In response to Learning In Real Time
TTUSD Reaching Out
We have been thankful for the resources TTUSD has provided parents on the subject of tweens/teens and social media. And we’ve been successful at keeping our 14-year-old off it. Adults can barely manage social media properly, let alone kids who are still developing.
~ Lauren Tapia, Truckee, via Facebook
In response to Adversarial Front Line Caused by Forest Service Ineptitude, an October My Shot
From a Former Forester
Excellent article, thank you. Years ago, I was a private timberland manager and forester. I have personally fought forest fires including crown fires. In those days, there were manned lookouts on top of mountains. If they saw smoke, they dialed it in, radioed another lookout, and called it in. A small team went out immediately and put the fire out before it got large. No more lookouts. In their place we have infrared, etc., which is supposedly better. Years ago, a huge fire was 30,000 acres, and it was unusual. Now a million acres is becoming the norm. Now, instead of putting the fire out, they let it burn and wait to see what happens. I have friends who have lost their ranches, 100-year-old homesteads, all their cattle and animals — everything — due to this ineptitude. This has nothing to do with the hard-working firefighters. This is top management who are highly paid that are not doing their job. Years ago the USFS was neutered by the enviros and stopped all forest management.

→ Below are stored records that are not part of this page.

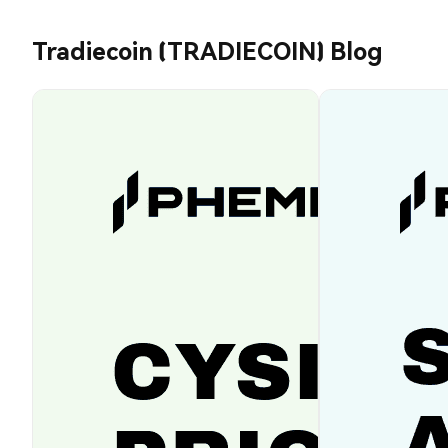
Tradiecoin (TRADIECOIN) Blog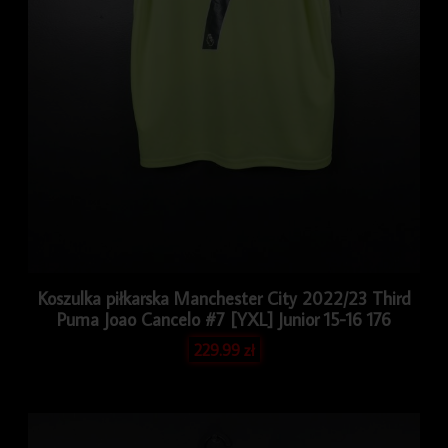
Koszulka piłkarska Manchester City 2022/23 Third
Puma Joao Cancelo #7 [YXL] Junior 15-16 176
229.99
zł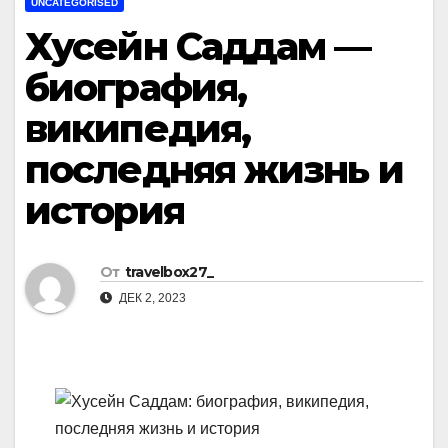
UNCATEGORISED
Хусейн Саддам —
биография,
википедия,
последняя жизнь и
история
От
travelbox27_
ДЕК 2, 2023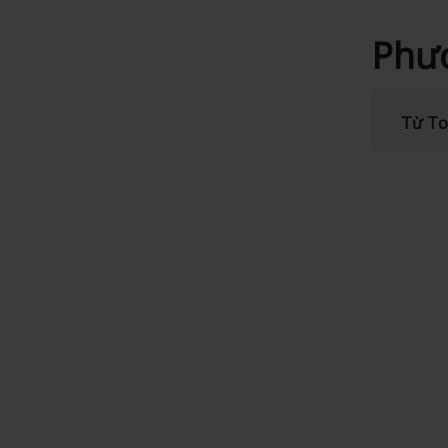
Phươ
Từ To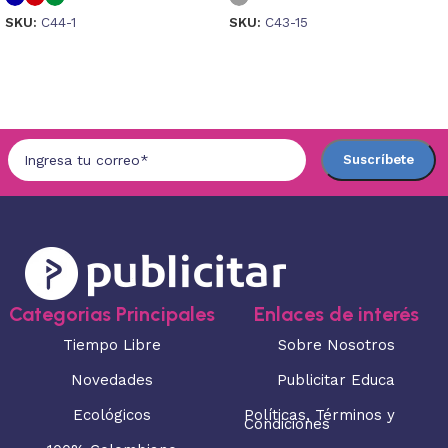
SKU:
C44-1
SKU:
C43-15
Seleccionar opciones
Seleccionar opciones
Categorias Principales
Enlaces de interés
Tiempo Libre
Sobre Nosotros
Novedades
Publicitar Educa
Ecológicos
Políticas, Términos y
Condiciones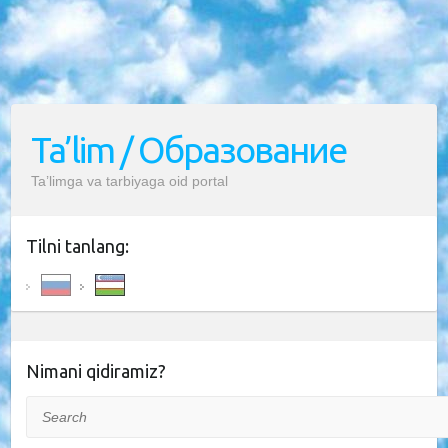
Ta’lim / Образование
Ta’limga va tarbiyaga oid portal
Tilni tanlang:
Nimani qidiramiz?
Search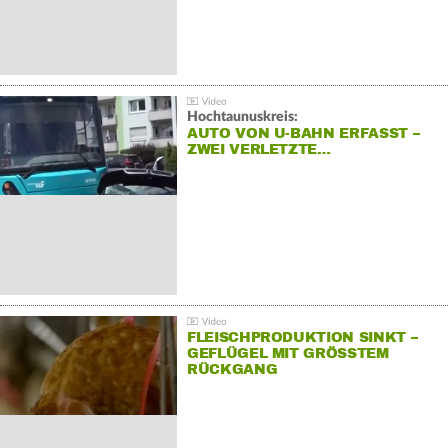
Hochtaunuskreis:
AUTO VON U-BAHN ERFASST –
ZWEI VERLETZTE…
FLEISCHPRODUKTION SINKT –
GEFLÜGEL MIT GRÖSSTEM R
ÜCKGANG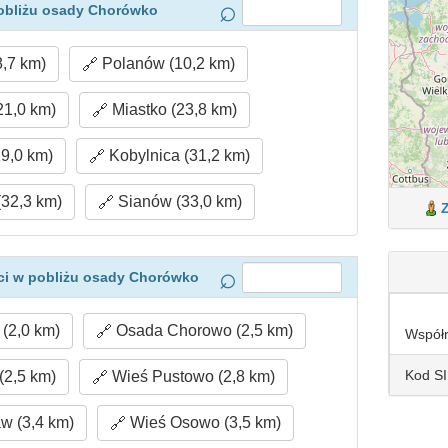
obliżu osady Chorówko
,7 km)
Polanów (10,2 km)
21,0 km)
Miastko (23,8 km)
9,0 km)
Kobylnica (31,2 km)
(32,3 km)
Sianów (33,0 km)
ci w pobliżu osady Chorówko
(2,0 km)
Osada Chorowo (2,5 km)
Współ
Kod S
2,5 km)
Wieś Pustowo (2,8 km)
w (3,4 km)
Wieś Osowo (3,5 km)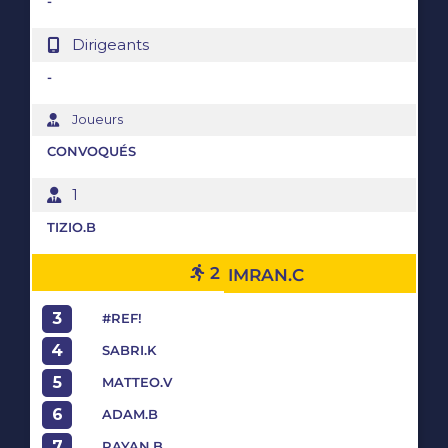
-
Dirigeants
-
Joueurs
CONVOQUÉS
1
TIZIO.B
2
IMRAN.C
3
#REF!
4
SABRI.K
5
MATTEO.V
6
ADAM.B
7
RAYAN.B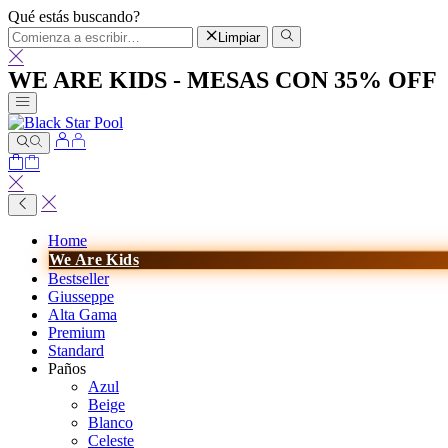
Qué estás buscando?
Limpiar
WE ARE KIDS - MESAS CON 35% OFF
Home
We Are Kids
Bestseller
Giusseppe
Alta Gama
Premium
Standard
Paños
Azul
Beige
Blanco
Celeste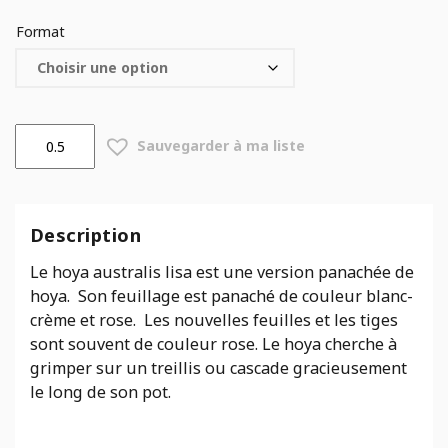
Format
quantité
Sauvegarder à ma liste
de
Hoya
australis
lisa
Description
Le hoya australis lisa est une version panachée de
hoya. Son feuillage est panaché de couleur blanc-
crème et rose. Les nouvelles feuilles et les tiges
sont souvent de couleur rose. Le hoya cherche à
grimper sur un treillis ou cascade gracieusement
le long de son pot.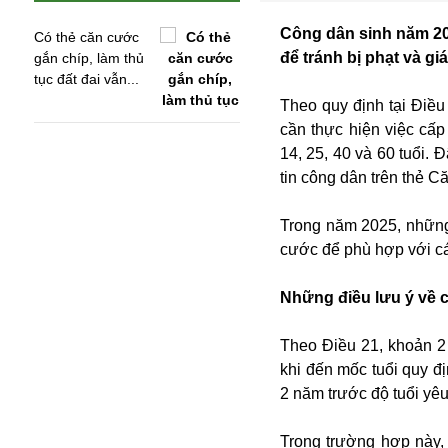
Công dân sinh năm 20
Có thẻ căn cước
để tránh bị phạt và gi
gắn chíp, làm thủ
tục đất đai vẫn...
Theo quy định tại Điề
cần thực hiện việc cấ
14, 25, 40 và 60 tuổi. 
tin công dân trên thẻ C
Trong năm 2025, những
cước để phù hợp với cá
Những điều lưu ý về c
An ninh
Anh
Theo Điều 21, khoản 2
Australia
khi đến mốc tuổi quy đị
Amazon
2 năm trước độ tuổi yêu
Army Games
Apple
Trong trường hợp này, 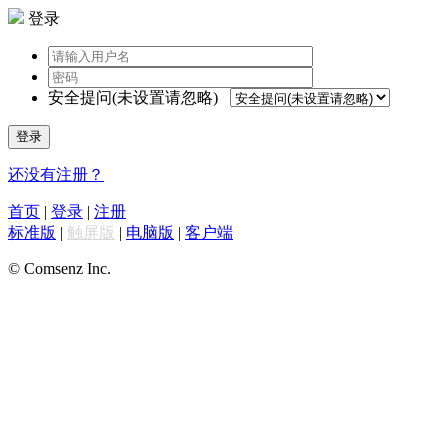
登录
安全提问(未设置请忽略)
登录
还没有注册？
首页
|
登录
|
注册
标准版
|
触屏版
|
电脑版
|
客户端
© Comsenz Inc.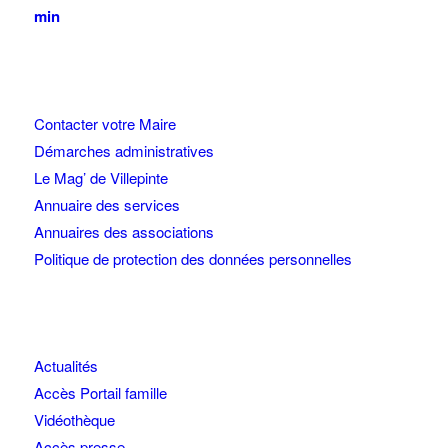
min
Contacter votre Maire
Démarches administratives
Le Mag’ de Villepinte
Annuaire des services
Annuaires des associations
Politique de protection des données personnelles
Actualités
Accès Portail famille
Vidéothèque
Accès presse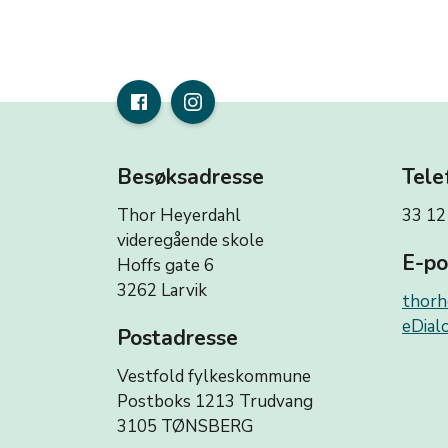
Besøksadresse
Tele
Thor Heyerdahl
33 12
videregående skole
E-po
Hoffs gate 6
3262 Larvik
thorh
eDialo
Postadresse
Vestfold fylkeskommune
Postboks 1213 Trudvang
3105 TØNSBERG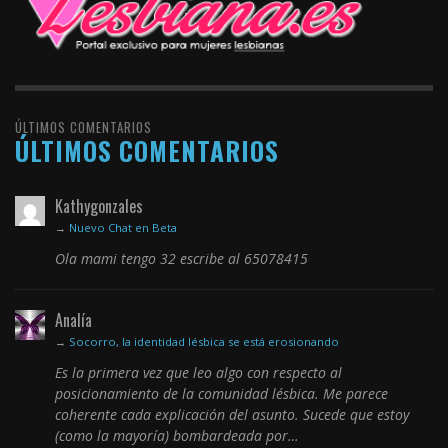
ÚLTIMOS COMENTARIOS
ÚLTIMOS COMENTARIOS
Kathygonzales
→
Nuevo Chat en Beta
Ola mami tengo 32 escribe al 65078415
Analía
→
Socorro, la identidad lésbica se está erosionando
Es la primera vez que leo algo con respecto al
posicionamiento de la comunidad lésbica. Me parece
coherente cada explicación del asunto. Sucede que estoy
(como la mayoría) bombardeada por…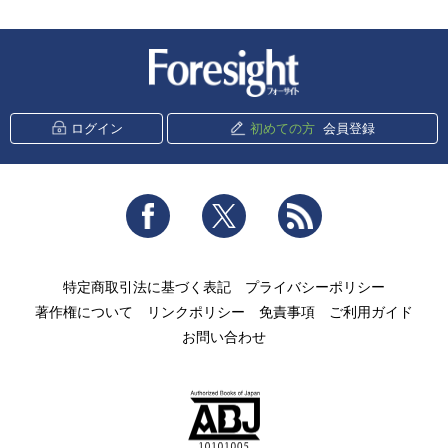
新潮社 Foresight
ログイン
初めての方
会員登録
Facebook
Twitter
RSS
特定商取引法に基づく表記
プライバシーポリシー
著作権について
リンクポリシー
免責事項
ご利用ガイド
お問い合わせ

As a result, our National Forests are full of dead and dying trees and huge fuel loads … waiting to go up in smoke. Another result of this USFS ineptitude are huge insurance increases and loss of insurance for many homeowners. Please write your congressperson. We need to get the USFS to do their jobs. They no longer manage our forest or protect our great renewable resource.
~ Frank Solinsky, Olympic Valley, via letter
In response to Tahoe Is Broken, a November My Shot by Cheri Sugal
Short-Term Rental Issues
Everything that Cheri Sugal says about STRs in the Tahoe Basin applies to STRs in Truckee: STRs driving out long-term renters and primary-resident owners, absentee landlords, inadequate enforcement of occupancy, parking, garbage, and noise issues. Sugal’s solution, sharply limiting the number of nights an STR can be rented in order to discourage absentee ownership, is excellent. A higher limit could be allowed for second units in owners’ primary residences, in order to allow more people to afford our increasingly expensive houses.
By greatly reducing the economic incentive to turn homes into full-time STRs, additional housing will become available for long-term renters and local owners. Doing so will reduce the nuisance issues of full-time STRs and shift much of the burden of enforcement from overburdened town staff onto the owners themselves. As initially conceived, STRs were intended to be a way for owners to defray some of the costs of expensive houses in vacation areas, not to create a plague of poorly managed mini-hotels. Truckee, like Placer County, is currently under a moratorium of new STRs and a committee is meeting to consider revisions to Truckee’s current STR ordinance.
Unfortunately the STR, realty, and construction community is overrepresented on the committee. There is one housing advocate and one member-at-large, as well as two town council people. The committee is working under the aegis of town staff rather than under the council in order to avoid the need to comply with the Brown Act, and to date the work of the committee has been kept under wraps, with none of the usual workshops and open meetings. The town staff seem to view STRs primarily as cash cows and appear reluctant to enforce the existing ordinance, let alone impose additional restrictions. The current ordinance specifically states that the town has no “duty to enforce” it.
~ Jack Kashtan, Truckee, via letter
Voice of Support on STR Critique
I totally support Sugal’s sentiments and common sense solutions to STR problems.